One of my tilandsia is blooming!

Just had a lovely evening talking about sardine tracker with a fellow luper. Building out the android companion app for her. I’m so curious how the model will perform for her, excited too!

I wish I could give other people chunks of my sleep-hours, like a timeshare. I’ll give you 14 hours of sleep and you can give me like 6 hours of productivity and awakeness. Deal?

I love how Temu says “buy our fast fashion” but then promotes what I guess would be good things for a mobile vet office? Low key want the ultrasound just so I can I dunno, look at my dogs intestines or the wiring in the wall. Can you see wiring with an ultrasound? What other things can we see with it?

If the one thing the comes out of my having become sick is that we can finally start simply counting who has lupus, I’ll be happy. This is a hill worth dying on, because not knowing is likely one of the reasons SLE is in the top 20 causes of death for women in their childbearing years.
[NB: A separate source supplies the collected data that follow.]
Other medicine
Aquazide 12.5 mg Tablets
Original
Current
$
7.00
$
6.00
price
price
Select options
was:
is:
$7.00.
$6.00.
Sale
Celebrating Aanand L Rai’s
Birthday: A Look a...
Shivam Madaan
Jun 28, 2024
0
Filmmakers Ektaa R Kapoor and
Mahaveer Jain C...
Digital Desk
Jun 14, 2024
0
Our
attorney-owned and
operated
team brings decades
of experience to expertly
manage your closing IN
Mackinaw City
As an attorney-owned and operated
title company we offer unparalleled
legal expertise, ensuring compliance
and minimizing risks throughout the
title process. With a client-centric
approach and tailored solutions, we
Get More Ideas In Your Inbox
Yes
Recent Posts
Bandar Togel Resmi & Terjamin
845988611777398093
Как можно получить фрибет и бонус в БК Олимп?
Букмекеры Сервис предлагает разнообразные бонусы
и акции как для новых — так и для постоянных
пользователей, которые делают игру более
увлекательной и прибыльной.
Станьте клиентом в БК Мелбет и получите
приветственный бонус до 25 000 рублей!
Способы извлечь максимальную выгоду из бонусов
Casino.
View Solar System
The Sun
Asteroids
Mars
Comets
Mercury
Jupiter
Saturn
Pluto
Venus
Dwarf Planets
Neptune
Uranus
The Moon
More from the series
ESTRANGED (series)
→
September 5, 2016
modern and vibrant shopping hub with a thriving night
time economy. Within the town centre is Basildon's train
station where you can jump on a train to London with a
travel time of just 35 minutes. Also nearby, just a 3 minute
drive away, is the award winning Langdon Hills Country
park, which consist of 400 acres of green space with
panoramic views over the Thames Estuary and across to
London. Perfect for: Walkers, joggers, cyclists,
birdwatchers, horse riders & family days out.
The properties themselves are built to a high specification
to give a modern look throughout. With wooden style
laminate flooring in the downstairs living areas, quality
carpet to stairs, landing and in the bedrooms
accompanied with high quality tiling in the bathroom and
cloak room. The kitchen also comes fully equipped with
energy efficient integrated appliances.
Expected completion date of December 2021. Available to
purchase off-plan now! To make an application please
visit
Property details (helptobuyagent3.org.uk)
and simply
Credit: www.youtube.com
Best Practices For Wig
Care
Had a get together with the Moore clan this Saturday, and my two cousins and aunt who all have lupus along with myself, agreed to look into enrolling in the Lupus Family Registry with me. Now, I guess it’s on me to figure out how to do that. It was also really healing to get to talk about our experiences and we all learned that we have the same red chest rash, instead of the classic malar. Though we all have hyperpigmentation in the malar distribution. It’s absolutely fascinating, and I’m so grateful that we can have these conversations and they don’t find my autistic drive to learn everything about our disease annoying. For once, I had an audience of the exact people I want to help the most. My kin, and families like ours.
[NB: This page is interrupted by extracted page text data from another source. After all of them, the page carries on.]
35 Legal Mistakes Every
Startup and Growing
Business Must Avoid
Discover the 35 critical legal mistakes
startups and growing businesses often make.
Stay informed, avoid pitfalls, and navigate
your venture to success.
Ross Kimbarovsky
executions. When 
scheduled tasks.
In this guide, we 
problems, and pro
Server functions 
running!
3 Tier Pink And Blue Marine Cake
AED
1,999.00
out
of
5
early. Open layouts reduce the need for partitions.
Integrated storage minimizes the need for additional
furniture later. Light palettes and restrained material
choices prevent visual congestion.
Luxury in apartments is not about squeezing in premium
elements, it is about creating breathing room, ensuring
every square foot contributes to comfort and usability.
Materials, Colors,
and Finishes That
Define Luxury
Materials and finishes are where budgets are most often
This here is Koda, he’s the best, he’s also a dust bunny factory. My life is fur right now. There is no escape.

What’s the name for this connector? Horizontal flex ribbon connector? Top down?
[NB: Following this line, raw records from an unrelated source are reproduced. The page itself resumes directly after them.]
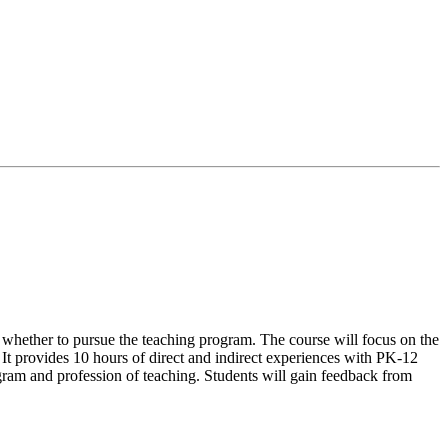
g whether to pursue the teaching program. The course will focus on the
d. It provides 10 hours of direct and indirect experiences with PK-12
ogram and profession of teaching. Students will gain feedback from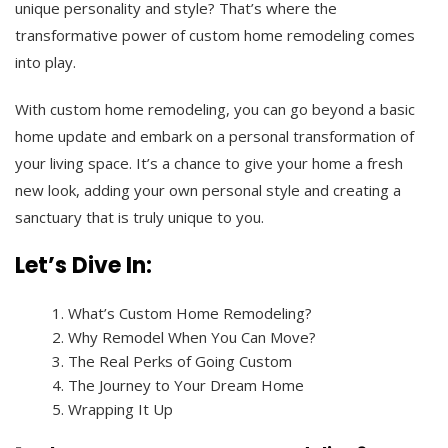
unique personality and style? That’s where the
transformative power of custom home remodeling comes
into play.
With custom home remodeling, you can go beyond a basic
home update and embark on a personal transformation of
your living space. It’s a chance to give your home a fresh
new look, adding your own personal style and creating a
sanctuary that is truly unique to you.
Let’s Dive In:
What’s Custom Home Remodeling?
Why Remodel When You Can Move?
The Real Perks of Going Custom
The Journey to Your Dream Home
Wrapping It Up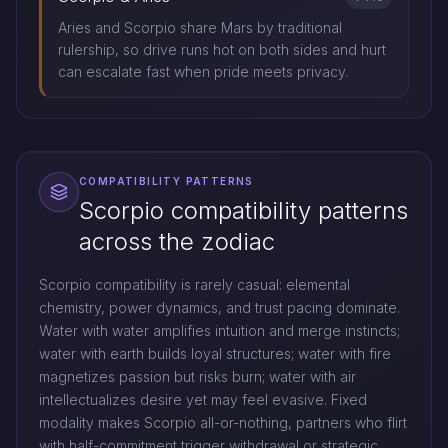
Aries and Scorpio share Mars by traditional
rulership, so drive runs hot on both sides and hurt
can escalate fast when pride meets privacy.
COMPATIBILITY PATTERNS
Scorpio compatibility patterns
across the zodiac
Scorpio compatibility is rarely casual: elemental
chemistry, power dynamics, and trust pacing dominate.
Water with water amplifies intuition and merge instincts;
water with earth builds loyal structures; water with fire
magnetizes passion but risks burn; water with air
intellectualizes desire yet may feel evasive. Fixed
modality makes Scorpio all-or-nothing, partners who flirt
with half-commitment trigger withdrawal or strategic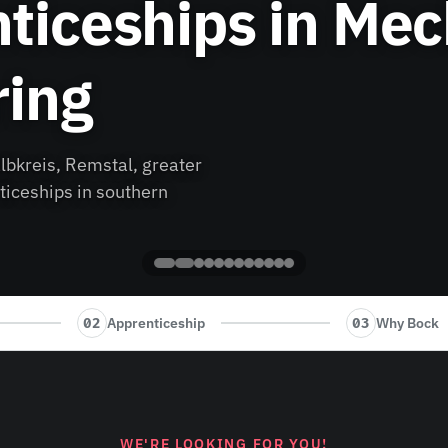
ticeships in Mec
ring
lbkreis, Remstal, greater
ticeships in southern
Apprenticeship
Why Bock
02
03
WE'RE LOOKING FOR YOU!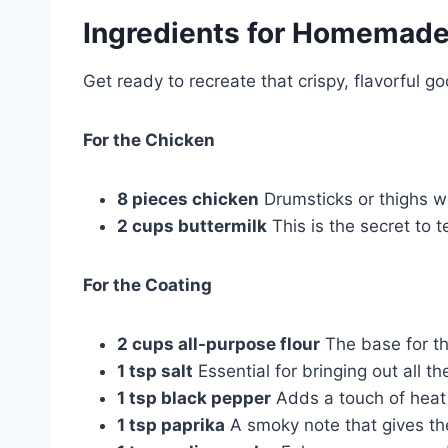
Ingredients for
Homemade 
Get ready to recreate that crispy, flavorful 
For the Chicken
8 pieces chicken
Drumsticks or thighs wo
2 cups buttermilk
This is the secret to t
For the Coating
2 cups all-purpose flour
The base for tha
1 tsp salt
Essential for bringing out all th
1 tsp black pepper
Adds a touch of heat
1 tsp paprika
A smoky note that gives the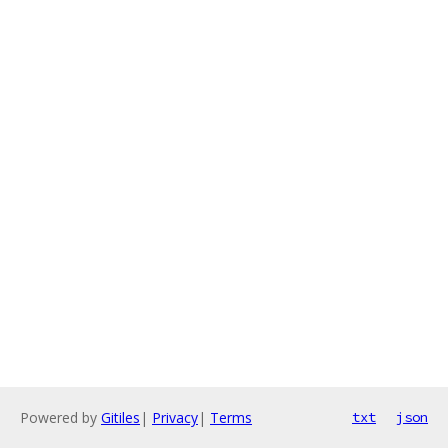
Powered by
Gitiles
|
Privacy
|
Terms
txt
json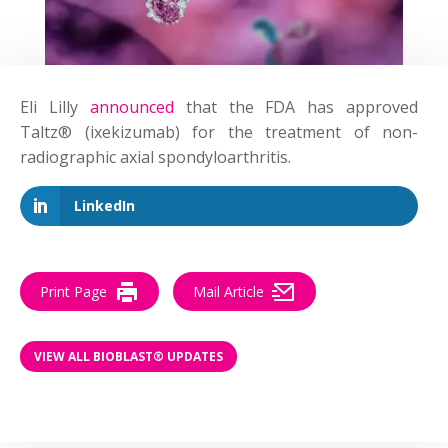
Eli Lilly
announced
that the FDA has approved
Taltz® (ixekizumab) for the treatment of non-
radiographic axial spondyloarthritis.
LinkedIn
Print Page
Mail Article
VIEW ALL BIOBLAST® UPDATES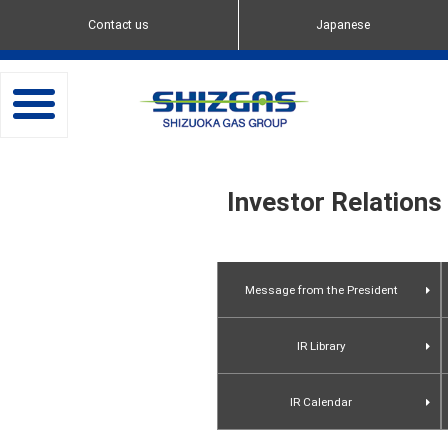
Contact us
Japanese
toggle
navigation
Investor Relations
Message from the President
IR Library
Presentation Materials
IR Calendar
Flash Reports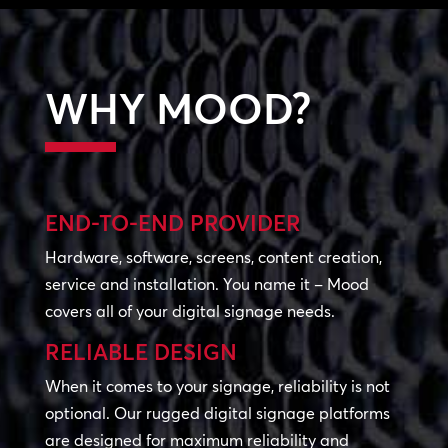
WHY MOOD?
END-TO-END PROVIDER
Hardware, software, screens, content creation,
service and installation. You name it – Mood
covers all of your digital signage needs.
RELIABLE DESIGN
When it comes to your signage, reliability is not
optional. Our rugged digital signage platforms
are designed for maximum reliability and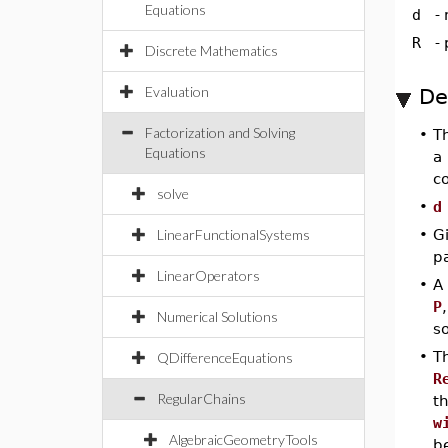
Equations
d
-
R
-
Discrete Mathematics
Evaluation
De
Factorization and Solving
•
T
Equations
a 
co
solve
•
d
LinearFunctionalSystems
•
Gi
p
LinearOperators
•
A
P
Numerical Solutions
so
•
T
QDifferenceEquations
R
RegularChains
t
w
AlgebraicGeometryTools
b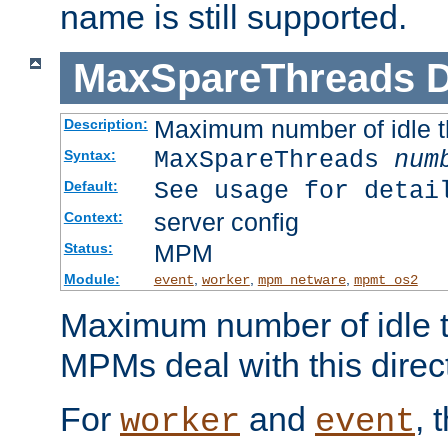
name is still supported.
MaxSpareThreads
D
Maximum number of idle 
Description:
MaxSpareThreads
num
Syntax:
See usage for detai
Default:
server config
Context:
MPM
Status:
Module:
,
,
,
event
worker
mpm_netware
mpmt_os2
Maximum number of idle t
MPMs deal with this directi
For
and
, 
worker
event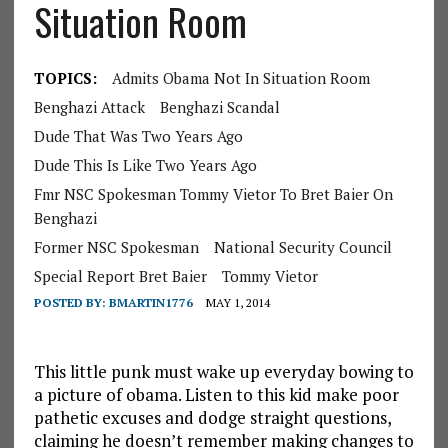
Situation Room
TOPICS:
Admits Obama Not In Situation Room
Benghazi Attack
Benghazi Scandal
Dude That Was Two Years Ago
Dude This Is Like Two Years Ago
Fmr NSC Spokesman Tommy Vietor To Bret Baier On
Benghazi
Former NSC Spokesman
National Security Council
Special Report Bret Baier
Tommy Vietor
POSTED BY:
BMARTIN1776
MAY 1, 2014
This little punk must wake up everyday bowing to
a picture of obama. Listen to this kid make poor
pathetic excuses and dodge straight questions,
claiming he doesn’t remember making changes to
It doesn’t look like much at first glance, but this here is the “reactions” view of sardinetrack wherein I see what effect, whether positive or negative, various chemical interventions may have on my lupus. Omitted here is of course my subjective experience with these medications, save for perceived side effects. Some meds may seem like they are not working quite yet by the numbers here, but at least two of these meds take a while to reach therapeutic doses. HCQ being famous for this. Heliocare is a supplement derived from a fern, I still can’t tell if it helps. We’ll give it time. Steroids are magical devil pills. Be wary of a quick fix. They also somehow taste like Molly but without the euphoria, just irritability.

Shared the project of the week with a coworker, and got reminded that I compulsively desire the de-bug process. Once Simon is finished I think we’re back to vape hack. It’s time.